As Macias correctly notes, the owner of a car normally has an expectation of privacy in the car's interior. See, e.g., United States v. Winningham, 140 F.3d 1328, 1331 & n.2 (10th Cir. 1998). However, the expectation is significantly less than the privacy expected in one's home or business. See United States v. Matthews, 32 F.3d 294, 299 (7th Cir. 1994) ("the pervasive regulation of automobiles creates a lesser expectation of privacy associated with them than, for example, a dwelling.") (internal citation and quotations omitted).

Although Macias has presented cases in which canine searches of car interiors constituted unreasonable searches, one crucial fact makes the instant search distinguishable-Macias had turned his car over to the shipping company before the search occurred. The bill of lading that Macias signed required him to provide the shipping company with the keys needed to access all areas of the van, advised him to remove all of his personal effects, disclaimed any liability for theft of items from the van, and advised Macias that other carriers or third-parties employed by the shipping company may be involved in transporting Macias' vehicle.

Based upon these circumstances, any expectation of privacy Macias had in the interior of his van was unreasonable. He had completely surrendered the van to the shipping company and gave the company the keys needed to access any area of the vehicle. Macias' agreement to do these things was much like the agreement signed by the defendants in United States v. Young, 350 F.3d 1302 (11th Cir. 2003), in which they gave Federal Express the right to inspect the package they had shipped. In light of Federal Express' right to inspect the package, the defendants in Young had given up their expectation of privacy, and agents' subsequent search of the package was not unlawful. Id. at 1307-08. Here, Macias gave more than just the right to inspect-he gave complete access not only to the shipping company but also to any other carrier or third-party they employed. As a result, like the defendants in Young, he gave up any reasonable expectation of privacy in the vehicle while under the shipping company's control. See also United States v. Ward, 144 F.3d 1024, 1033 (7th Cir. 1998) (passenger had no reasonable expectation of privacy in bag while it was being transported by Greyhound). Based upon the lack of any reasonable expectation of privacy, the agents' use of a dog to sniff the interior of his van was not an unlawful search.

Second, Macias contends that the warrant to search his car was invalid because it was not based upon probable cause. Specifically, Macias argues that in order to obtain a search warrant based upon a positive alert from a narcotics dog, the application for the warrant must detail the dog's reliability. See, e.g., United States v.

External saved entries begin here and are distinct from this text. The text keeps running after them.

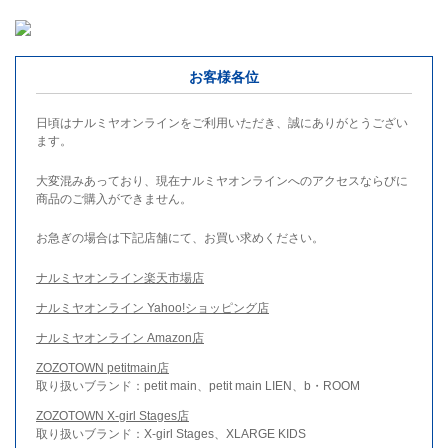
お客様各位
日頃はナルミヤオンラインをご利用いただき、誠にありがとうござい
ます。
大変混みあっており、現在ナルミヤオンラインへのアクセスならびに
商品のご購入ができません。
お急ぎの場合は下記店舗にて、お買い求めください。
ナルミヤオンライン楽天市場店
ナルミヤオンライン Yahoo!ショッピング店
ナルミヤオンライン Amazon店
ZOZOTOWN petitmain店
取り扱いブランド：petit main、petit main LIEN、b・ROOM
ZOZOTOWN X-girl Stages店
取り扱いブランド：X-girl Stages、XLARGE KIDS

Cedano-Arellano, 332 F.3d 568, 573 (9th Cir. 2003) ("a canine sniff alone can supply the probable cause necessary for issuing a search warrant if the application for the warrant establishes the dog's reliability.") Macias argues that the application for the warrant contains no information about the dog's reliability, such as his rate of accuracy, the number of false positive alerts he has given, or his "ratio of hits to misses."

Although Macias has cited a number of cases in which courts took into account a narcotics dog's accuracy and false positive rates when assessing the dog's reliability, none of the cases held that a warrant issued without such information is fatally defective. To the contrary, the Seventh Circuit upheld a warrant issued based solely upon an agent's statements that a narcotics dog had "graduated from a training class in drug detection in October 1978" and "has proven reliable in detecting drugs and narcotics on prior occasions." United States v. Klein, 626 F.2d 22, 27 (7th Cir. 1980); see also United States v. Limares, 269 F.3d 794, 798 (7th Cir. 2001) (agents' statement in an affidavit that a drug-sniffing dog was reliable provided probable cause for search warrant: "An affidavit for a search warrant thus need not describe training methods or give the dogs' scores on their final exams. It is enough if a dog is reliable in the field.")

The agent in the instant case provided much more information than that. For instance, he stated that the dog "has received only 18 hours of training during which he has found over 140 narcotics training aids of actual controlled substances," "is certified for use by the Los Angeles Police Department and the California Narcotics K-9 association," and that he "has been used in over 40 cases in which he seized over 14,000 grams of cocaine, 1200 grams of heroin, 74,000 grams of marijuana, and 1770 grams of methamphetamine." In addition, the agent had 16 years' experience as an officer with the K-9 unit, during which time "he has participated in the training and handling of narcotic detecting K-9's." Given the dog's extensive training, his pairing with a seasoned K-9 officer, and the dog's past successes in finding vast quantities of drugs in dozens of cases, the magistrate judge who issued the warrant was entitled to credit the narcotics dog as reliable and conclude that probable cause supported the issuance of the warrant.

Accordingly, Macias' and Flores' motion to suppress the search of the car in California and evidence seized from the car is denied.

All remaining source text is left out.